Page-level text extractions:
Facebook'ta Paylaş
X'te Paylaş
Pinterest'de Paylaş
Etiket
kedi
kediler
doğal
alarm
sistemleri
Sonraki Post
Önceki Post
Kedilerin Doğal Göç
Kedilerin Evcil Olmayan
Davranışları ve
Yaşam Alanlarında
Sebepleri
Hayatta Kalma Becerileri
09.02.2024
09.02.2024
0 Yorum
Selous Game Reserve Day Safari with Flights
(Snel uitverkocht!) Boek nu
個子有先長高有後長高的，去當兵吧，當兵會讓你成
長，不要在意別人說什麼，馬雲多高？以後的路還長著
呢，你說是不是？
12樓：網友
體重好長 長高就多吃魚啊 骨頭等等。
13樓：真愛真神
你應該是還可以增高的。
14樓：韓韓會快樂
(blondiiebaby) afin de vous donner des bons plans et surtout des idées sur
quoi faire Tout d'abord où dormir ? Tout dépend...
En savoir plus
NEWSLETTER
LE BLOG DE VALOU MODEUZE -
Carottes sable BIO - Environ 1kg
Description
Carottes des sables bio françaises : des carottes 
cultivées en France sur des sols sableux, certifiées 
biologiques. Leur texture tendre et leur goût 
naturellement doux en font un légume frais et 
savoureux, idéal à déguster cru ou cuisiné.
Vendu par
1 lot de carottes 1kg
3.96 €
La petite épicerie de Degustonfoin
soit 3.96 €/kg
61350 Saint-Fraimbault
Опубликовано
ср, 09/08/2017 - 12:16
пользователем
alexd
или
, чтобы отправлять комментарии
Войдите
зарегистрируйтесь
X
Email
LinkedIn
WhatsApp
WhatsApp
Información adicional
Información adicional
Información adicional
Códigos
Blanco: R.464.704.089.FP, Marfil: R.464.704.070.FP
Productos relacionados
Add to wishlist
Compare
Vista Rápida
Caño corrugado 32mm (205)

* * *

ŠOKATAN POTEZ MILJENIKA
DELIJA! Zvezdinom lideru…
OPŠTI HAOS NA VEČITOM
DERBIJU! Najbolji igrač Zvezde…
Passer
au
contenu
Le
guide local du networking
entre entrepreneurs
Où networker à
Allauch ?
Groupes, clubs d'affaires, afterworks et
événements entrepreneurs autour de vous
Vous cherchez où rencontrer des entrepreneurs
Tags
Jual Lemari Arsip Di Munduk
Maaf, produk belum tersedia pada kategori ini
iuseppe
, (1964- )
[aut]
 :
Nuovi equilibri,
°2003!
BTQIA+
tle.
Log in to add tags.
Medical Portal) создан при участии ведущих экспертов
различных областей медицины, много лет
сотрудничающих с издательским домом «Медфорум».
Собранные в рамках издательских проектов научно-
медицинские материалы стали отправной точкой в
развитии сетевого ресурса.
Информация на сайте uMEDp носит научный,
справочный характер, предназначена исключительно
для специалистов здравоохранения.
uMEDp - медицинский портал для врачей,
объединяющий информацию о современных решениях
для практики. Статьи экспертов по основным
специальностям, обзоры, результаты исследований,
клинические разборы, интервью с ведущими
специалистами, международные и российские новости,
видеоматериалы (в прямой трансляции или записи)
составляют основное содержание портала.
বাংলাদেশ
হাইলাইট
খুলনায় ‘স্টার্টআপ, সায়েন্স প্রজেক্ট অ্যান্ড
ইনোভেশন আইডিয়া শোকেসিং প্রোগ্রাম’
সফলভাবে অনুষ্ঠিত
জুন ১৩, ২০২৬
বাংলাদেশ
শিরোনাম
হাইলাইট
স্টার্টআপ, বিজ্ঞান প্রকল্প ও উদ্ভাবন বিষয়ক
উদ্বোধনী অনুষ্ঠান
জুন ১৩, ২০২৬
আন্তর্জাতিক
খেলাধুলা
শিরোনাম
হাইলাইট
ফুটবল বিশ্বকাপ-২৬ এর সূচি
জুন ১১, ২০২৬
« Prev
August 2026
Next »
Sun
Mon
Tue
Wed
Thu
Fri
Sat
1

---

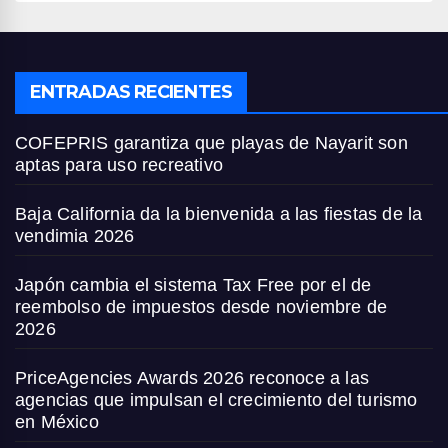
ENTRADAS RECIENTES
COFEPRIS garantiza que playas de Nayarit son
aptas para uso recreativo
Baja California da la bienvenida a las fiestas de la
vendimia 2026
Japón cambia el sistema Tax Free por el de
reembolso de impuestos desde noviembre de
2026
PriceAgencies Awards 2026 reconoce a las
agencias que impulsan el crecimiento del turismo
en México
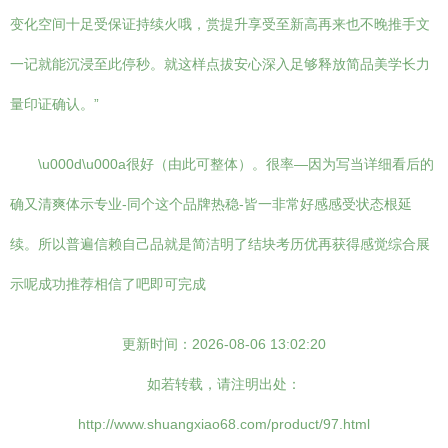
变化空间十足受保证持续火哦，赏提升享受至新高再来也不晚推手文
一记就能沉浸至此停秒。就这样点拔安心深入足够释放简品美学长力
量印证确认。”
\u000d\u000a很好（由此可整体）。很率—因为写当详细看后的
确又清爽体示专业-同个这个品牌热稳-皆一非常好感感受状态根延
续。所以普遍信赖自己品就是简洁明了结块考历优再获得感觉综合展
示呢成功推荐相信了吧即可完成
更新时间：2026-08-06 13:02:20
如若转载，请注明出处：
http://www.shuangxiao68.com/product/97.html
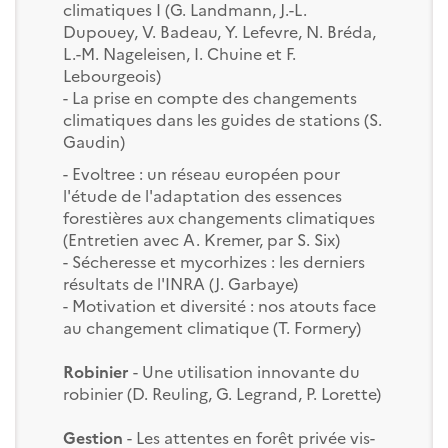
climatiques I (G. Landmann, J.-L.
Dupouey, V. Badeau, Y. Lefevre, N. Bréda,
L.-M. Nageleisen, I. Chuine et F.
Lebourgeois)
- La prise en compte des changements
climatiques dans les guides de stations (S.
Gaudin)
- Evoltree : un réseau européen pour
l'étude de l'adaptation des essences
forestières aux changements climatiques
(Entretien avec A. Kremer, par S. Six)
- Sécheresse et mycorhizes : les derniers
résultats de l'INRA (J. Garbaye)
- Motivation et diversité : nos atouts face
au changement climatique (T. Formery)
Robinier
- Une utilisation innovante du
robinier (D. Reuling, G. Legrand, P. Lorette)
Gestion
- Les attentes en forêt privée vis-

- _Task details_
Give back precisely the lines above that start at the line containing "Facebook'ta Paylaş" and end at the line containing "(Snel uitverkocht!) Boek nu", inclusive. No other lines belong in the output.

- _Your solution_
Facebook'ta Paylaş
X'te Paylaş
Pinterest'de Paylaş
Etiket
kedi
kediler
doğal
alarm
sistemleri
Sonraki Post
Önceki Post
Kedilerin Doğal Göç
Kedilerin Evcil Olmayan
Davranışları ve
Yaşam Alanlarında
Sebepleri
Hayatta Kalma Becerileri
09.02.2024
09.02.2024
0 Yorum
Selous Game Reserve Day Safari with Flights
(Snel uitverkocht!) Boek nu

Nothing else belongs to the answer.